Keywords: Re-enactment, re-enactors, medieval faires, renaissance faires, battle re-enactors, role players, blog post
Confessions of a weekend wool-wearer
I’m watching the last wisps of last night’s woodsmoke play with dust and frozen breath in the shafts of sunlight bisecting the house. I woke up a lot overnight. There was water falling through the thatch onto the floorboards by my face; little splashes tugging me awake but never for long enough to warrant shifting my bed out of the way. The smoke bothered my modern mind as well, a breeze reigniting some primal fear of fire. I can still hear the soft, slow breaths of the others and I’m hoping that someone else wakes up soon. I don’t want to be the one to open the door and let all that icy November air into our sheltered little nest.

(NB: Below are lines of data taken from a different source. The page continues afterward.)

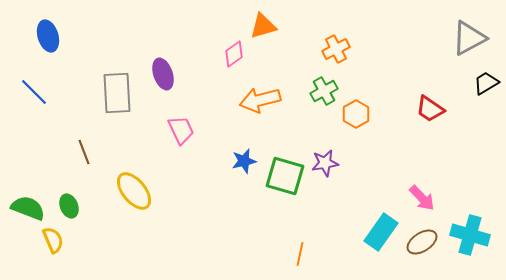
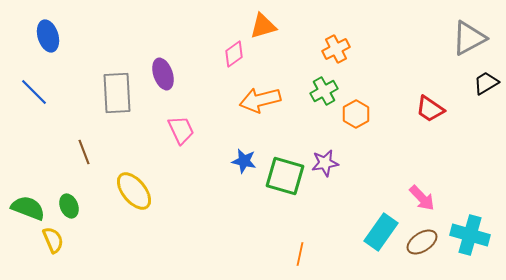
blue star: rotated 25 degrees clockwise
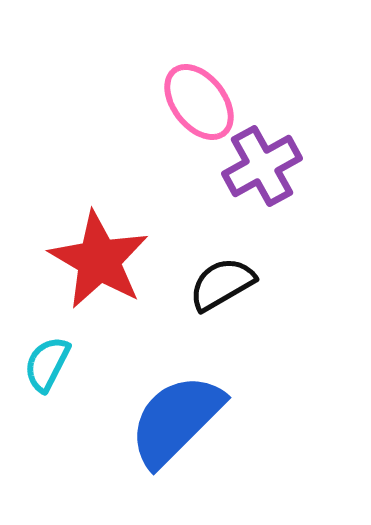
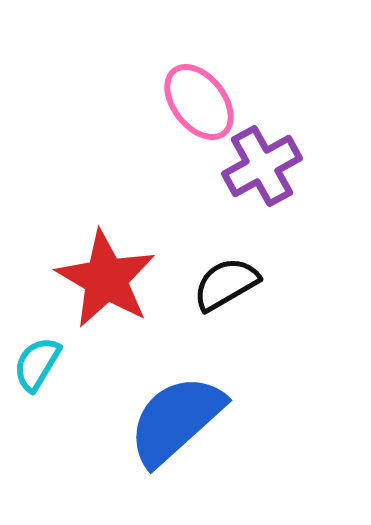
red star: moved 7 px right, 19 px down
black semicircle: moved 4 px right
cyan semicircle: moved 10 px left; rotated 4 degrees clockwise
blue semicircle: rotated 3 degrees clockwise
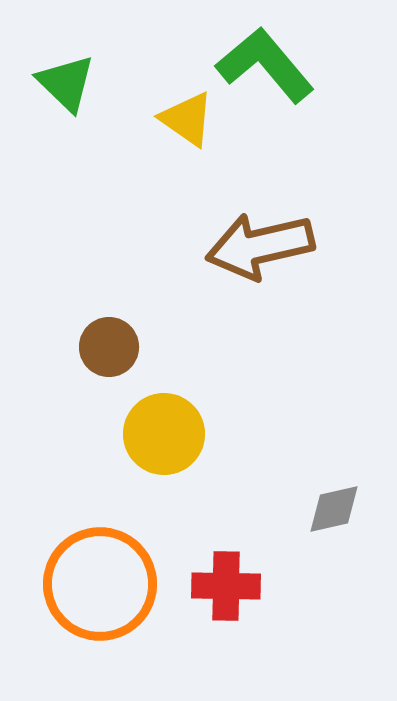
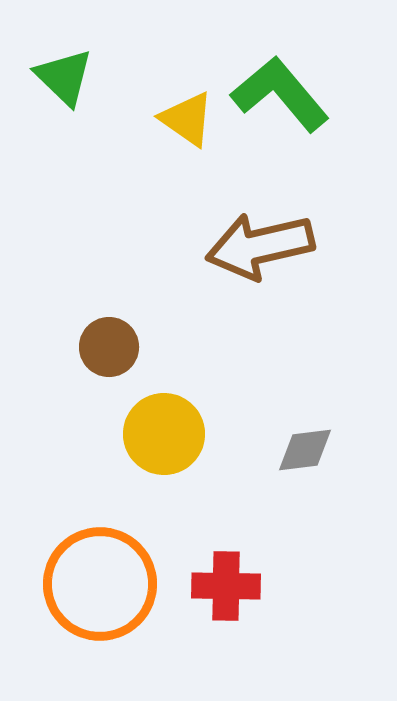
green L-shape: moved 15 px right, 29 px down
green triangle: moved 2 px left, 6 px up
gray diamond: moved 29 px left, 59 px up; rotated 6 degrees clockwise
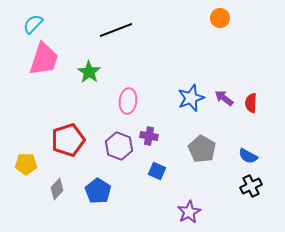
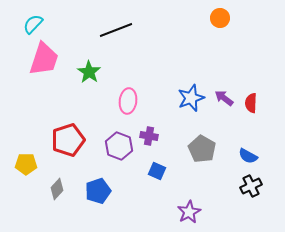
blue pentagon: rotated 20 degrees clockwise
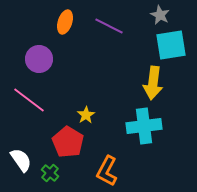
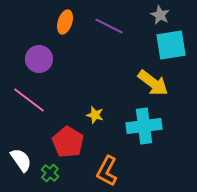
yellow arrow: rotated 60 degrees counterclockwise
yellow star: moved 9 px right; rotated 24 degrees counterclockwise
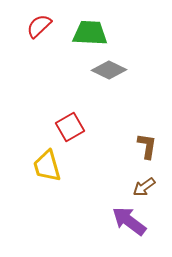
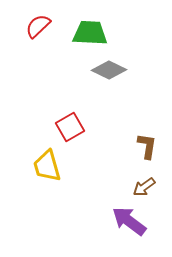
red semicircle: moved 1 px left
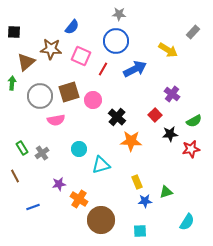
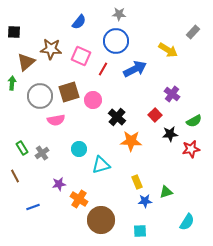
blue semicircle: moved 7 px right, 5 px up
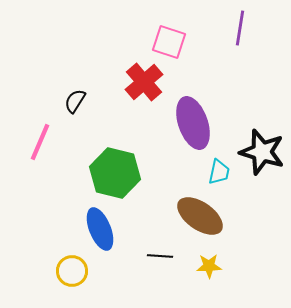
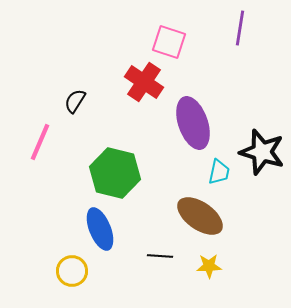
red cross: rotated 15 degrees counterclockwise
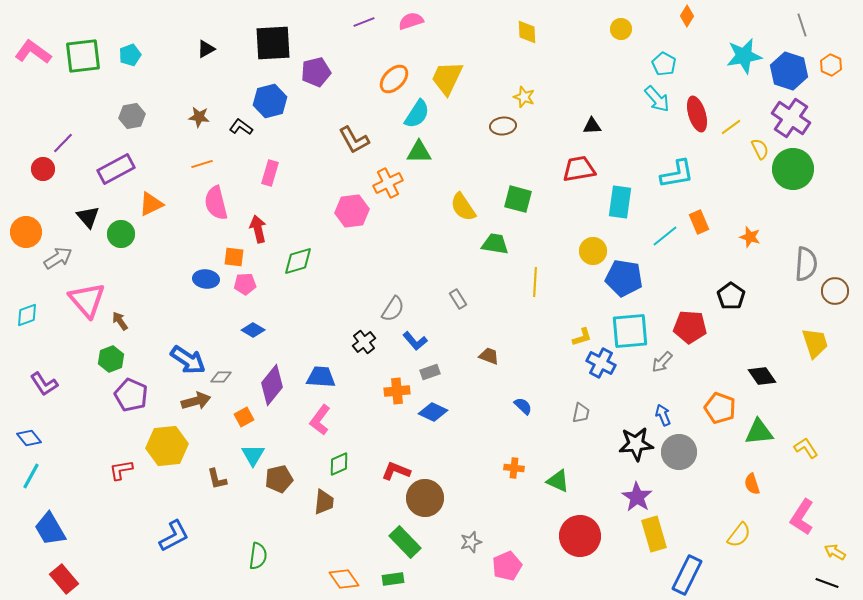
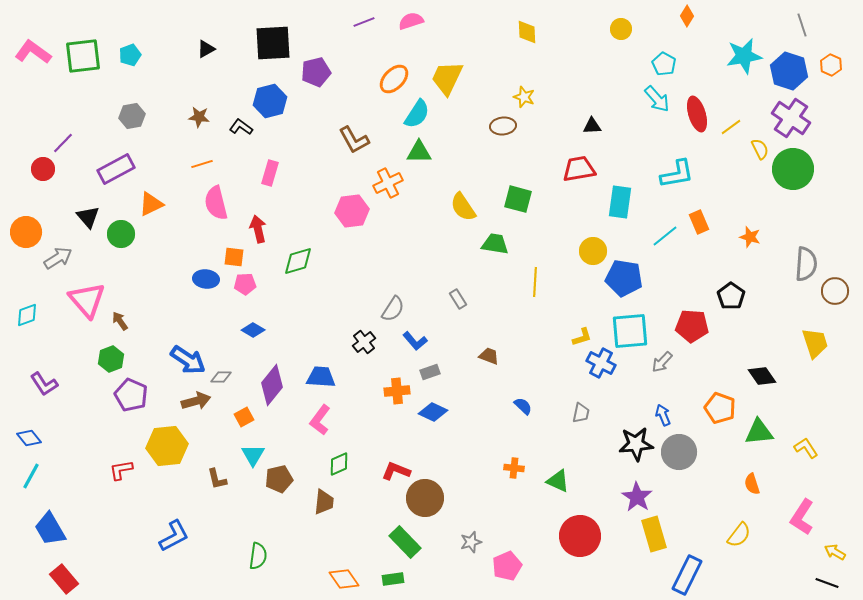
red pentagon at (690, 327): moved 2 px right, 1 px up
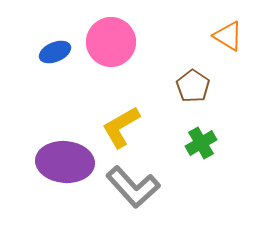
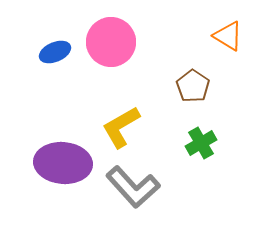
purple ellipse: moved 2 px left, 1 px down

The memory of that morning is so clear. Even ten years on I can feel breath-dampened wool on my cheek and a sort of hominess (nowadays someone might call it hygge) that I haven’t experienced anywhere else. Surrounded by sleeping friends on that freezing morning, having spent my first ever night as an Anglo-Saxon, I didn’t want to be anywhere else. A big part of my admissions interview for University revolved around a discussion of the merits of re-enactment, and i’ve been thinking about that “why?” ever since.
The relationship between academic communities and re-enactors is almost as complicated as that between archaeologists and detectorists, and there is surprisingly little overlap. In my opinion, it’s the academics who are missing out. Aside from being the most generous, grounded and passionate group of people i’ve ever had the pleasure of sleeping beside, re-enactors are often insanely knowledgeable. I would identify most of us as experimental archaeologists with a healthy respect for public engagement before answering to any kind of accusation of childhood regression.
On my sixteenth birthday I sailed a fresh coracle down the river Lark, being the lightest possible guinea pig. The way that the light hull responded to my body and the current made it far easier to manoeuvre than a kayak and I raced downstream unhindered by the rocks and eddies that make the shallow water so difficult to navigate. That journey, better than any lecture, seminar or book, gave me a perfect understanding of the way that watercourses connected rather than divided communities. The same thing will be said by any self-respecting medievalist, but without walking a mile in turnshoes, it is impossible to properly comprehend how liberating even the smallest stream would have been to the people living alongside it.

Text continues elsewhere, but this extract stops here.